1888 AD · Transmission: Disputed
EnergyInventionItalian

In February 1888 Galileo Ferraris presented to the Royal Academy of Sciences of Turin his research on the rotating magnetic field: the physical principle that allows an alternating-current induction motor to spin without physical contact between stator and rotor. It is the technical basis of the modern AC motor. Three months later, Nikola Tesla filed his patent for the AC polyphase system in the US. Both apparently reached the same principle independently; Ferraris did not patent it and declared the system commercially unviable, leaving the field open for Tesla and Westinghouse.
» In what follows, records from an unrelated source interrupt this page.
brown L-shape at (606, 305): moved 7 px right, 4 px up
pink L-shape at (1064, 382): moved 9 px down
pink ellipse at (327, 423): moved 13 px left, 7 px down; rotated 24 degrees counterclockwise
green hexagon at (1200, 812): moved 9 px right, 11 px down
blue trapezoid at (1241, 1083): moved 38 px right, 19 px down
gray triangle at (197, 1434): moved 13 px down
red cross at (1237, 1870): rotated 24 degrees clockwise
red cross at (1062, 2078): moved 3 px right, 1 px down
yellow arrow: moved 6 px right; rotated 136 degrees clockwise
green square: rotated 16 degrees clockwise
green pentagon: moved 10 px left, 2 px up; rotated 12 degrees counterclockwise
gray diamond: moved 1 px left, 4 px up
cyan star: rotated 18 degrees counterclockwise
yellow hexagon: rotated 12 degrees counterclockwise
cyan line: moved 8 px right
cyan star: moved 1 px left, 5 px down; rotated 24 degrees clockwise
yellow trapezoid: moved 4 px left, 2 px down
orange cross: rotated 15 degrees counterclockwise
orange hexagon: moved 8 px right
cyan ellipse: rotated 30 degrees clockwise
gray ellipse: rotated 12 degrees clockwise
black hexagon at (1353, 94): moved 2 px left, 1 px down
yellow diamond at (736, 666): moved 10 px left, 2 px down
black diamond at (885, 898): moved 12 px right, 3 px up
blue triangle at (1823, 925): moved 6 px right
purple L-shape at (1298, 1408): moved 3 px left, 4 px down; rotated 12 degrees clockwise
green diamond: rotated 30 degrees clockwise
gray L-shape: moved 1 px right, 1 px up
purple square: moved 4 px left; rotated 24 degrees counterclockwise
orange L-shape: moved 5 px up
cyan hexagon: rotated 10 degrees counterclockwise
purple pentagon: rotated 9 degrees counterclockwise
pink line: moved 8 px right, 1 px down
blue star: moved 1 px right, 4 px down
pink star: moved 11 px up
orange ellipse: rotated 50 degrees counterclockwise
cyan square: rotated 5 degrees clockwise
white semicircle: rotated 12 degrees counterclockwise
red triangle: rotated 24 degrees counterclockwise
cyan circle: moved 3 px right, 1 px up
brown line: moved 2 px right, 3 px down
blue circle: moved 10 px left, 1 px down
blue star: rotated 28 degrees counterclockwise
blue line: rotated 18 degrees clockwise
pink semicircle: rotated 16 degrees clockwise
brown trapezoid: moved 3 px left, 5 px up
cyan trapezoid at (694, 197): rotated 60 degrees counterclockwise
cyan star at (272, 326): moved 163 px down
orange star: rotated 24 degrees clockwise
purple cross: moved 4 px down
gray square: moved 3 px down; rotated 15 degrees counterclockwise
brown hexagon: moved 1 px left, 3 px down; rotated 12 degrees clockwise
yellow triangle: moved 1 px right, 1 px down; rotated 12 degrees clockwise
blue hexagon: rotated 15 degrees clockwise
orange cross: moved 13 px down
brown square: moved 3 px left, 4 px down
In the long history of electrification, Ferraris is one of the great unpatented originators: technically first, historiographically second.

InstitutionRoyal Academy of Sciences of Turin — Politecnico di Torino
Historical regionTurin, Italy
Primary sourceFerraris, G. — "Rotazioni elettrodinamiche prodotte per mezzo di correnti alternate" (Atti della Reale Accademia delle Scienze di Torino, February 1888)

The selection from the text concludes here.